Information: Naming Ions
To write an ion, you write the symbol of the atom and put the charge in the upper right corner.
Consider the following examples: Al3+, O2-, Mg2+. You should verify that each of the charges is
Positive and negative ions are named differently. Positive ions retain the same name as the
parent atom. For example, Al3+ is called the “aluminum ion” and Mg2+ is called the “magnesium
ion.” Negative ions are named a little differently. For negative ions, you change the ending of the
name to “-ide”. Therefore, O2- is named oxide and P3- is named phosphide.
Critical Thinking Questions
1. Write the symbol (including the charge) and name for each of the ions for each of the following:
a) Ca b) Cl c) N d) K e) S f) B g) P
Information: Ionic Bonding and Formulas
There are two ways in which atoms can “bond” to each other and form a compound. The means of
bonding that we will consider now is called ionic bonding, which occurs between a metal and a
nonmetal. As you know, opposite charges attract. Ionic bonding is when two ions of opposite charge
attract and bond to each other forming an ionic compound. Consider the following examples of
formulas for ionic compounds:
One Na+ (sodium ion) and one Cl- (chloride ion) bond to make NaCl, “sodium chloride.”
One Mg2+ (magnesium ion) and two F- (fluoride ion) bond to make MgF2, “magnesium fluoride.”
Three Ca2+ (calcium ion) and two N3- (nitride ion) bond to make Ca3N2, “calcium nitride.”
One Al3+ (aluminum ion) and one N3- (nitride ion) bond to make AlN, “aluminum nitride.”
The small numbers at the bottom right of each symbol in a formula are called “subscripts”.
Subscripts tell us how many of each type of atom are present. For example in the formula Mg3N2
there are three magnesium ions and two nitride ions.

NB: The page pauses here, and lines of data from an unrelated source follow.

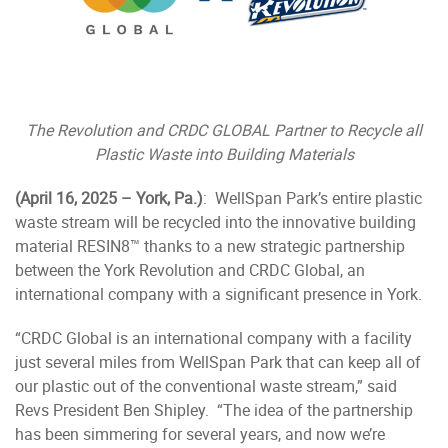
The Revolution and CRDC GLOBAL Partner to Recycle all
Plastic Waste into Building Materials
(April 16, 2025 – York, Pa.)
: WellSpan Park’s entire plastic
waste stream will be recycled into the innovative building
material RESIN8™ thanks to a new strategic partnership
between the York Revolution and CRDC Global, an
international company with a significant presence in York.
“CRDC Global is an international company with a facility
just several miles from WellSpan Park that can keep all of
our plastic out of the conventional waste stream,” said
Revs President Ben Shipley. “The idea of the partnership
has been simmering for several years, and now we’re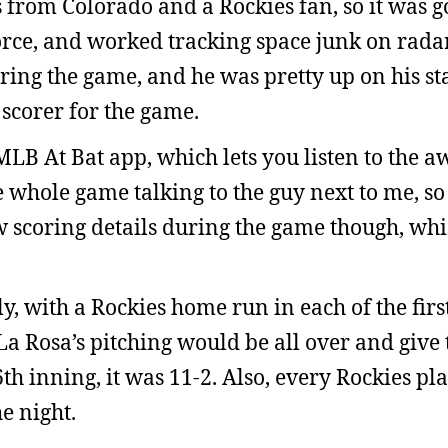
s from Colorado and a Rockies fan, so it was g
orce, and worked tracking space junk on rada
ring the game, and he was pretty up on his stat
 scorer for the game.
B At Bat app, which lets you listen to the a
e whole game talking to the guy next to me, so 
 few scoring details during the game though, wh
, with a Rockies home run in each of the firs
La Rosa’s pitching would be all over and give 
6th inning, it was 11-2. Also, every Rockies p
he night.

Critical Thinking Questions
2. Consider the formula NaCl in the above example. It tells us that one Na+ ion is bonded to one Cl-
ion. What is the overall charge for NaCl? Is it positive, negative, or neutral?
3. Consider MgF2. This formula tells us that one Mg2+ ion bonds with two F- ions. What
is the overall charge on MgF2?
4. What is the overall charge on any ionic compound?

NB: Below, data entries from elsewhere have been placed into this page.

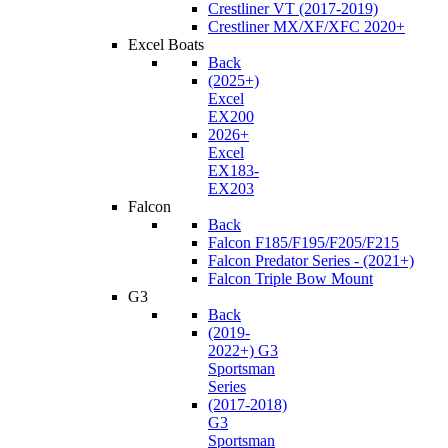
Crestliner VT (2017-2019)
Crestliner MX/XF/XFC 2020+
Excel Boats
Back
(2025+)
Excel
EX200
2026+
Excel
EX183-
EX203
Falcon
Back
Falcon F185/F195/F205/F215
Falcon Predator Series - (2021+)
Falcon Triple Bow Mount
G3
Back
(2019-
2022+) G3
Sportsman
Series
(2017-2018)
G3
Sportsman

5. Why is calcium nitride written like Ca3N2 and not something like CaN2 or Ca2N3? In other
words why do exactly three calcium ions bond with exactly two nitride ions?
6. The formula Ca3N2 can never be written as N2Ca3. To find out why, take note of each of
the four example formulas given above.
a) In terms of charge, what do the first ions named all have in common?

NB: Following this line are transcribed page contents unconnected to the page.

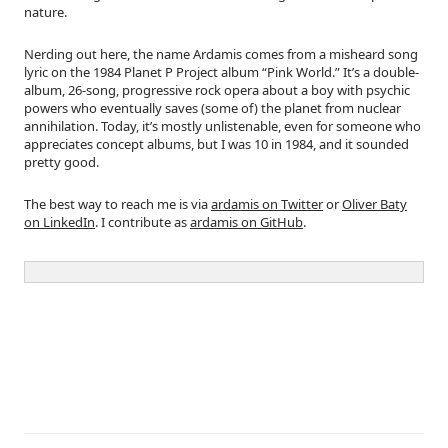
nature.
Nerding out here, the name Ardamis comes from a misheard song
lyric on the 1984 Planet P Project album “Pink World.” It’s a double-
album, 26-song, progressive rock opera about a boy with psychic
powers who eventually saves (some of) the planet from nuclear
annihilation. Today, it’s mostly unlistenable, even for someone who
appreciates concept albums, but I was 10 in 1984, and it sounded
pretty good.
The best way to reach me is via
ardamis on Twitter
or
Oliver Baty
on LinkedIn
. I contribute as
ardamis on GitHub
.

b) In terms of charge, what do the second ions named all have in common?
c) Now, why can’t Ca3N2 ever be written like N2Ca3?
7. There are two rules to follow when writing formulas for ionic compounds. One has to do
with charges (see questions 4 and 5) and the other has to do with which atom to write
first and which one to write second (see question 6). What are these two rules?
8. What is wrong with the following formulas?
a) Al2S b) PNa3 c) Mg2S2
9. Write the formula and name for the compound that forms when the following atoms
form ionic compounds. The first is done for you. sodium nitride (Na3N)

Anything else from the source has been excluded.